## WORK REQUIRED
Skip the pictures, and retype the data below in full, exactly.

## EXERCISE INPUT
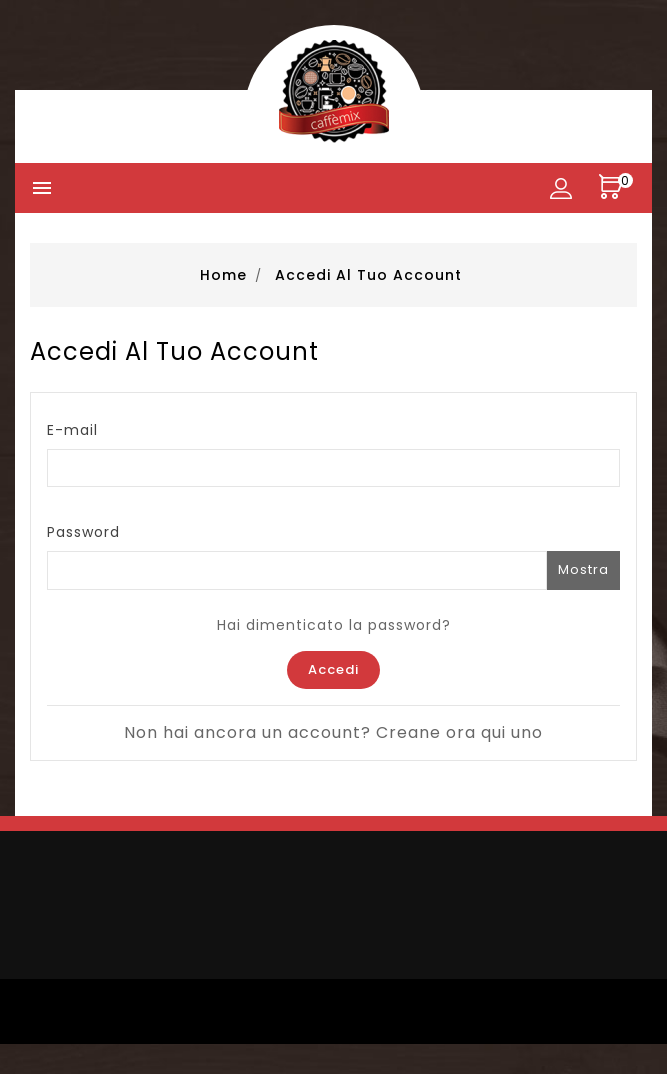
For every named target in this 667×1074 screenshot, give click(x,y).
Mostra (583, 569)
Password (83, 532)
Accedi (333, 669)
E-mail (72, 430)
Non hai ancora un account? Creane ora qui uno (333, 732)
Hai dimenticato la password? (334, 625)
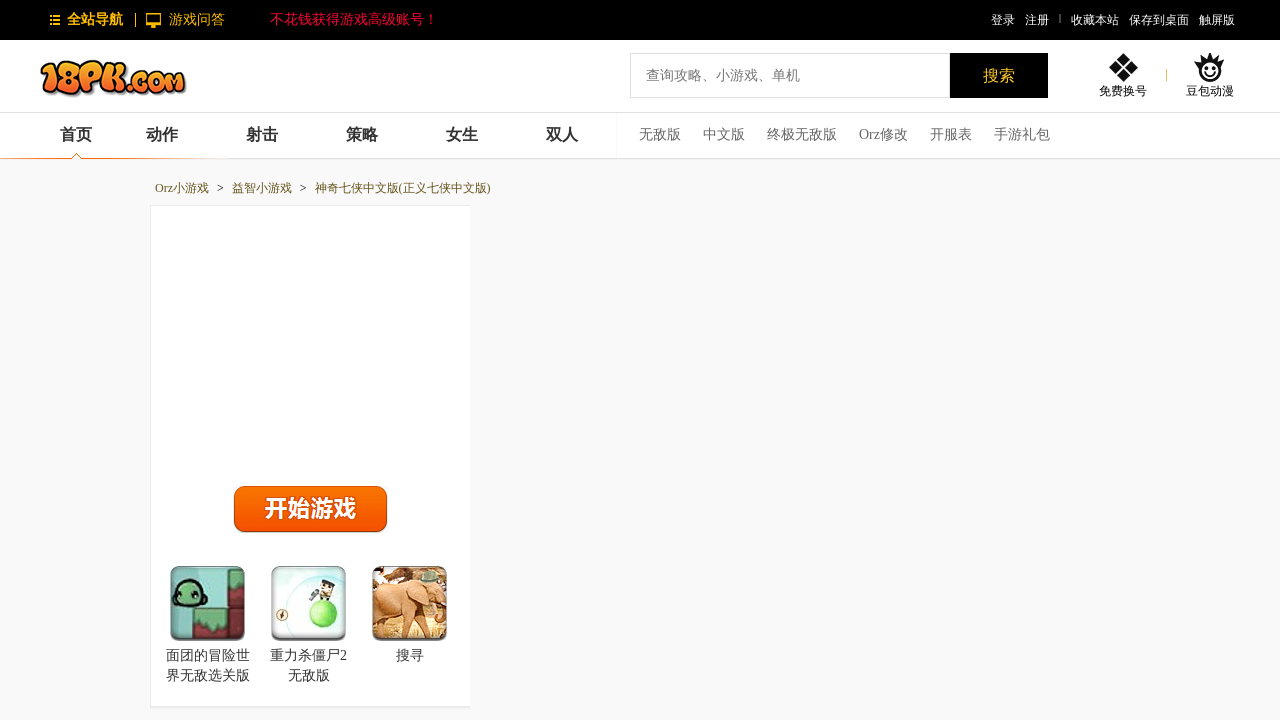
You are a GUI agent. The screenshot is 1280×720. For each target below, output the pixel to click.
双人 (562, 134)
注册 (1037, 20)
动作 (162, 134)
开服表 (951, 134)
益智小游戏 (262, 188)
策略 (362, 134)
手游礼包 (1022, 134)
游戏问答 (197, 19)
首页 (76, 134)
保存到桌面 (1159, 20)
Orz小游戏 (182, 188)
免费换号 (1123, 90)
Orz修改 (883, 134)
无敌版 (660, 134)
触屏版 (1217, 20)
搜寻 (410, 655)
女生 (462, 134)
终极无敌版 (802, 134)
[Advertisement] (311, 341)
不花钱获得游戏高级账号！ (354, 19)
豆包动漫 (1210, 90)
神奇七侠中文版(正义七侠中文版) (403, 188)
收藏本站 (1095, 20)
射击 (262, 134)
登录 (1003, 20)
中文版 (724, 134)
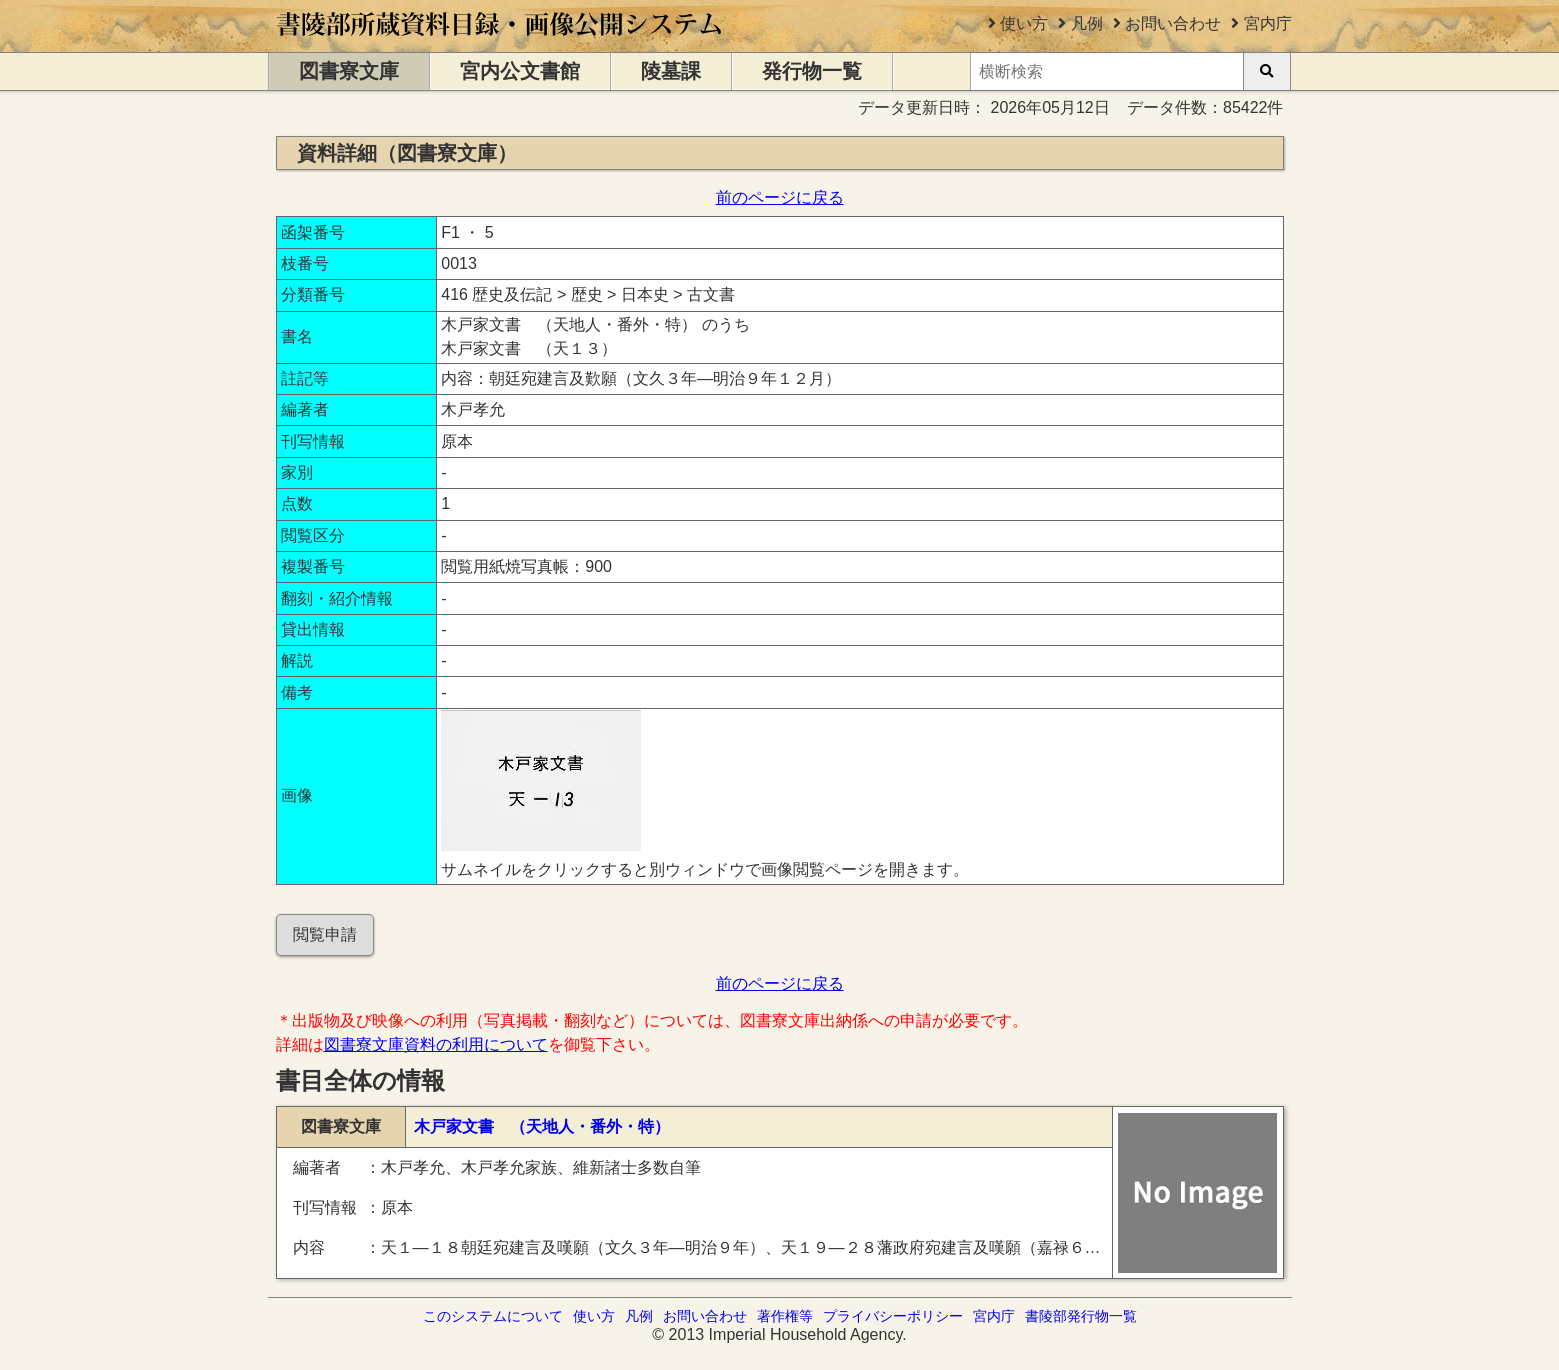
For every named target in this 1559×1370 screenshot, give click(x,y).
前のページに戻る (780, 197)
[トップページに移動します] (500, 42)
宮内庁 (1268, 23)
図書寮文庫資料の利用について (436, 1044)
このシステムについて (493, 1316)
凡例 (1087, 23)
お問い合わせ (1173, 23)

## FINAL ANSWER
For every named target in this 667×1074 screenshot, give click(x,y).
Mostra (583, 569)
Password (83, 532)
Accedi (333, 669)
E-mail (72, 430)
Non hai ancora un account? Creane ora qui uno (333, 732)
Hai dimenticato la password? (334, 625)
You are a GUI agent. The screenshot is 1280×720. For each target below, output the pixel to click.
双人 (562, 134)
注册 (1037, 20)
动作 (162, 134)
开服表 (951, 134)
益智小游戏 (262, 188)
策略 (362, 134)
手游礼包 (1022, 134)
游戏问答 (197, 19)
首页 (76, 134)
保存到桌面 (1159, 20)
Orz小游戏 (182, 188)
免费换号 (1123, 90)
Orz修改 (883, 134)
无敌版 (660, 134)
触屏版 (1217, 20)
搜寻 (410, 655)
女生 (462, 134)
终极无敌版 (802, 134)
[Advertisement] (311, 341)
不花钱获得游戏高级账号！ (354, 19)
豆包动漫 (1210, 90)
神奇七侠中文版(正义七侠中文版) (403, 188)
收藏本站 (1095, 20)
射击 (262, 134)
登录 (1003, 20)
中文版 (724, 134)
For every named target in this 1559×1370 screenshot, give click(x,y).
前のページに戻る (780, 197)
[トップページに移動します] (500, 42)
宮内庁 (1268, 23)
図書寮文庫資料の利用について (436, 1044)
このシステムについて (493, 1316)
凡例 (1087, 23)
お問い合わせ (1173, 23)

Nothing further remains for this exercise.